Problem>
An exact copy of every entry is needed here; the images stay out.

....................

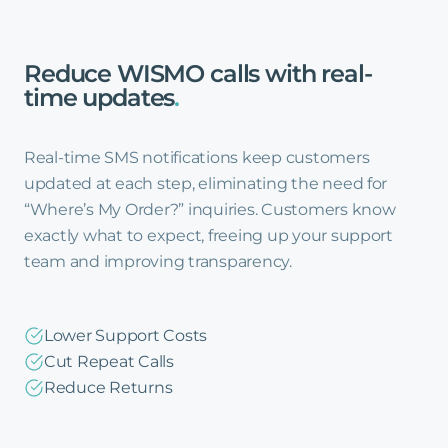
Reduce
WISMO
calls
with
real-
time
updates
.
Real-time SMS notifications keep customers
updated at each step, eliminating the need for
“Where’s My Order?” inquiries. Customers know
exactly what to expect, freeing up your support
team and improving transparency.
Lower Support Costs
Cut Repeat Calls
Reduce Returns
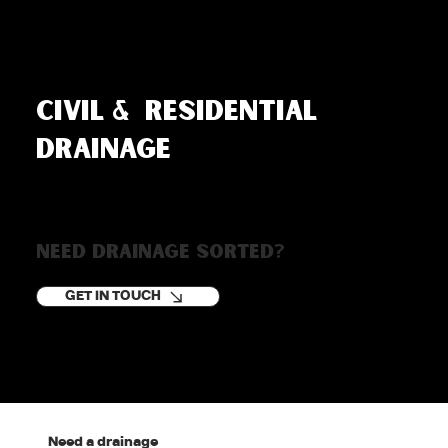
Civil & residential
drainage
Need drainage sorted?
GET IN TOUCH
Need a drainage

....................

Answer area>
Reduce
WISMO
calls
with
real-
time
updates
.
Real-time SMS notifications keep customers
updated at each step, eliminating the need for
“Where’s My Order?” inquiries. Customers know
exactly what to expect, freeing up your support
team and improving transparency.
Lower Support Costs
Cut Repeat Calls
Reduce Returns
Civil & residential
drainage
Need drainage sorted?
GET IN TOUCH
Need a drainage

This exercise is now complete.